6. THE PAST LIFE OF THE EARTH

by Dr Errol I. White

(From a television talk in a series arranged by Granada T.V).

What is the evidence of life of past ages? And how did it come to be preserved? Now you know that much of the earth's land surface is formed by what are called sedimentary rocks - that is to say, rocks formed by the deposition of sands, silts and clays. They are all derived from older rocks gradually worn away by the wind and the rain, and carried down the rivers to be piled up on the beds of ancient seas and lakes, later to be raised up by earth movements to form dry land in their turn. This process is continuous, and rocks have been built up and destroyed in this way since the beginning of time. In them are preserved the remains of the animals and plants that lived at the time of their formation. Usually, it is only the hard parts which are preserved, such as the shells of molluscs, or the bones of the back-boned animals, such as fish. So it comes about that you find the remains of fish miles from the sea, the fossilised bones of animals which seem quite out of place - like the lower jaw of a hyena found in a cave near Torquay - and, of course, fossilised pieces of wood and plant remains. Very rarely indeed are the traces of the soft "innards" preserved, and then usually only as impressions. For instance, a fossilised stomach of a shark complete with its spiral intestine has been found. It looks much the same as in living sharks, although this one lived 350 million years ago. Sometimes one finds even the imprints of still older jelly-fish - and some of them are among the oldest fossils known.

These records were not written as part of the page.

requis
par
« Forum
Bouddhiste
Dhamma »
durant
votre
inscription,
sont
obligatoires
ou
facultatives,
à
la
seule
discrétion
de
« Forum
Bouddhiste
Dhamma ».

Even with hard-shelled creatures like molluscs, or thick scaled fish, the substance is sometimes eaten away by humic acids percolating through the rocks, and all that remains is a mould of the outside surface in blocks of stone which have cracked open, showing the impression of both sides of the fish. They can be used to make almost lifelike casts of the fishes.

Of other creatures, all that we have found are the footprints that they have left in the wet mud, on some long vanished seashore or lake margin. Occasionally, more than one type of preservation is shown at the same time, as in the examples of the first bird - the reptile-like Archaeopteryx. Not only have the actual bones of the skeleton been preserved but also the impression of the wing feathers, which have long since rotted away; one even shows a cast of the brain. The Archaeopteryx was, as I said, the first bird. He was about the size of a pigeon and his powers of flight were not well developed; he could only glide, and he showed a number of extremely reptilian, un-birdlike features. Instead of having a beak, he had a mouth with teeth; and at the end of the wings there were fingers; while the tail, instead of being as a modern tail, fixed to its pygostyle, or what is more popularly known as the "parson's nose", was long like that of a reptile and to it feathers were attached on either side.

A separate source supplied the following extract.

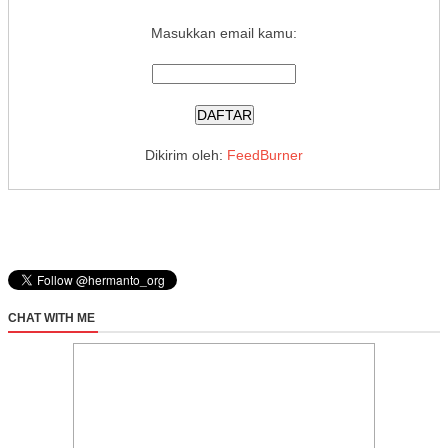
Masukkan email kamu:
Dikirim oleh:
FeedBurner
CHAT WITH ME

Yet another kind of fossil - and I must use the word "fossil" here - is one in which the form of the organism is lost and all that remains is a compressed, featureless substance which is the most important economic fossil of all - coal. Very rarely indeed, at least to the naked eye, does it show marks of its origin. But a fossil it is. For it is the result of the decay through countless ages, in ancient swamps, of forest trees of kinds long extinct. Some of the outstanding coal-forming plants were giant horsetails and club mosses - things that nowadays are either on a diminutive scale or entirely extinct. The coal seams in Britain come from the Carboniferous period, and are about 300 million years old, although not all coal deposits are as old as this.

It is animals and plants which lived in or near water whose remains are most likely to be preserved, for one of the necessary conditions of preservation is quick burial, and it is only in the seas and rivers, and sometimes lakes, where mud and silt has been continuously deposited, that bodies and the like can be rapidly covered over and preserved.

(from Discovery: published for Granada T.V. by Methuen, London, 1961)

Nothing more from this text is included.